"O'dur beni yediren ve içiren."
- İbrahim şöyle demişti: "Eski atalarınızın ve sizin nelere taptıklarınızı görüyor musunuz? Doğrusu onlar benim düşmanımdır. Dostum, ancak alemlerin Rabbidir. Beni yaratan da, doğru yola eriştiren de O'dur. Beni yediren de, içiren de O'dur. Hasta olduğumda bana O şifa verir. Beni öldürecek, sonra da diriltecek O'dur. Ahiret gününde, yanılmalarımı bana bağışlamasını umduğum O'dur. Rabbim! Bana ilim ve egemenlik ver ve beni iyiler arasına kat!"
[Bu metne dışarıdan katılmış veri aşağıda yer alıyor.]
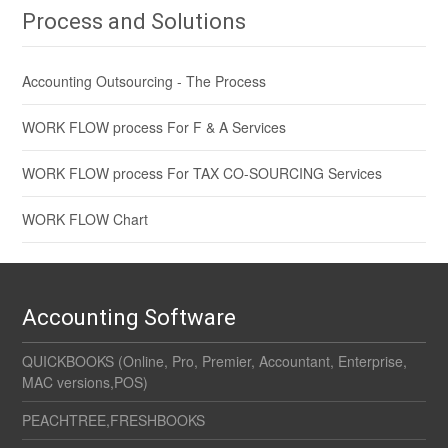
Process and Solutions
Accounting Outsourcing - The Process
WORK FLOW process For F & A Services
WORK FLOW process For TAX CO-SOURCING Services
WORK FLOW Chart
Accounting Software
QUICKBOOKS (Online, Pro, Premier, Accountant, Enterprise,
MAC versions,POS)
PEACHTREE,FRESHBOOKS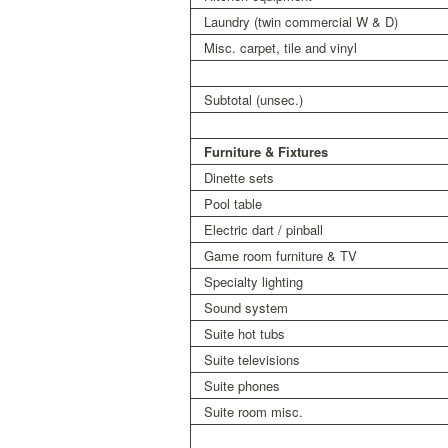
Laundry (twin commercial W & D)
Misc. carpet, tile and vinyl
Subtotal (unsec.)
Furniture & Fixtures
Dinette sets
Pool table
Electric dart / pinball
Game room furniture & TV
Specialty lighting
Sound system
Suite hot tubs
Suite televisions
Suite phones
Suite room misc.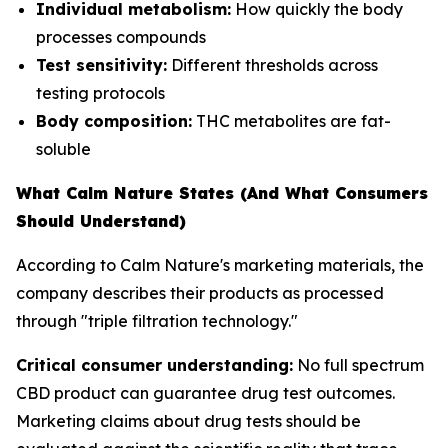
Individual metabolism:
How quickly the body
processes compounds
Test sensitivity:
Different thresholds across
testing protocols
Body composition:
THC metabolites are fat-
soluble
What Calm Nature States (And What Consumers
Should Understand)
According to Calm Nature's marketing materials, the
company describes their products as processed
through "triple filtration technology."
Critical consumer understanding:
No full spectrum
CBD product can guarantee drug test outcomes.
Marketing claims about drug tests should be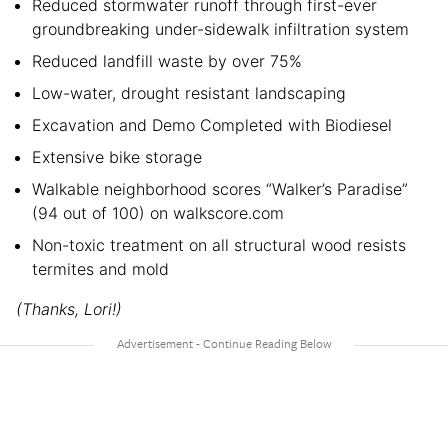
Reduced stormwater runoff through first-ever
groundbreaking under-sidewalk infiltration system
Reduced landfill waste by over 75%
Low-water, drought resistant landscaping
Excavation and Demo Completed with Biodiesel
Extensive bike storage
Walkable neighborhood scores “Walker’s Paradise”
(94 out of 100) on walkscore.com
Non-toxic treatment on all structural wood resists
termites and mold
(Thanks, Lori!)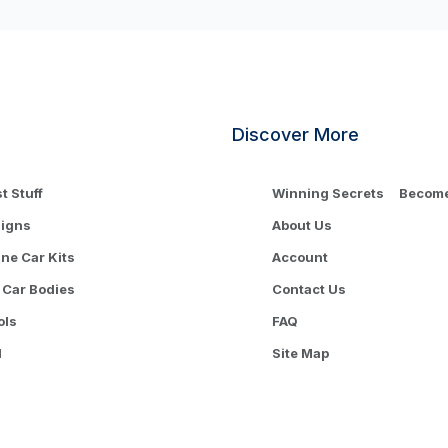
Discover More
t Stuff
Winning Secrets
Become 
signs
About Us
One Car Kits
Account
 Car Bodies
Contact Us
ols
FAQ
l
Site Map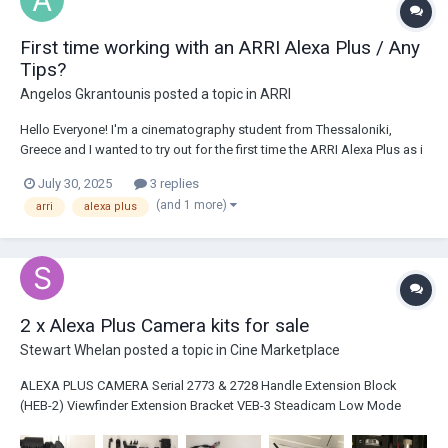
First time working with an ARRI Alexa Plus / Any
Tips?
Angelos Gkrantounis
posted a topic in
ARRI
Hello Everyone! I'm a cinematography student from Thessaloniki,
Greece and I wanted to try out for the first time the ARRI Alexa Plus as i
feel like it suits the short film I'm working on very well. Unfortunately I
July 30, 2025
3 replies
haven't had the chance to work with a digital ARRI camera before. I'm
(and 1 more)
arri
alexa plus
absorbing...
2 x Alexa Plus Camera kits for sale
Stewart Whelan
posted a topic in
Cine Marketplace
ALEXA PLUS CAMERA Serial 2773 & 2728 Handle Extension Block
(HEB-2) Viewfinder Extension Bracket VEB-3 Steadicam Low Mode
Plate Shoulder Pad (SP-4) 3 x 64GB SxS cards BP-13 Bridge Plate +
Spare BP-13 Bottom Plate 300mm / 12" ALEXA PLUS M...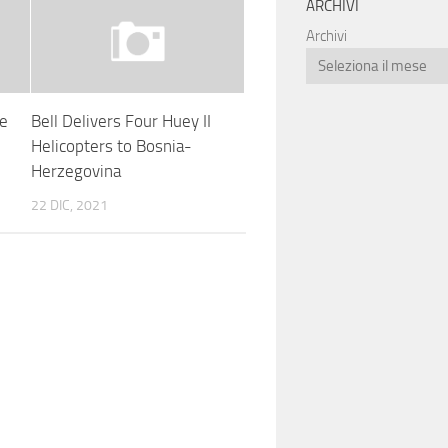
ARCHIVI
Archivi
re
Bell Delivers Four Huey II
Helicopters to Bosnia-
Herzegovina
22 DIC, 2021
Beni yediren ve içirendir.
"Beni yediren ve içiren O'dur."
"O'dur beni yediren ve içiren."
Beni yediren ve içiren odur.
"O, beni yediren ve içirendir!"
Ki O benim açlık ve susuzluğumu giderendir;
"O'dur beni doyuran, suvaran."
"Bana yediren ve içiren O'dur;"
O ki, beni yedirir, içirir.
ve beni yediren de, içiren de O'dur;
"O, bana yediren ve içirendir."
Ve o ki bana o, yedirir, o içirir,
"Bana yediren ve içiren O'dur."
"Bana yediren ve içiren O'dur;"
"Bana yediren, bana içiren Odur".
Ki O, yedirir, içirir beni.
Beni yediren ve içiren de O'dur.
O'dur beni doyuran, O'dur beni içiren.
"Ki O, beni yedirip doyurur ve içirir. "
'Beni yediren ve içiren O'dur.'
"O'dur beni yediren ve içiren."
"And He is the One who feeds me and gives me to drink. "
“And it is He who feeds me and gives me drink,
He who gives me food and gives me drink;
"The One who feeds me and waters me.
"And He is the One who feeds me and gives me to drink."
"He is the One who feeds me and gives me drink."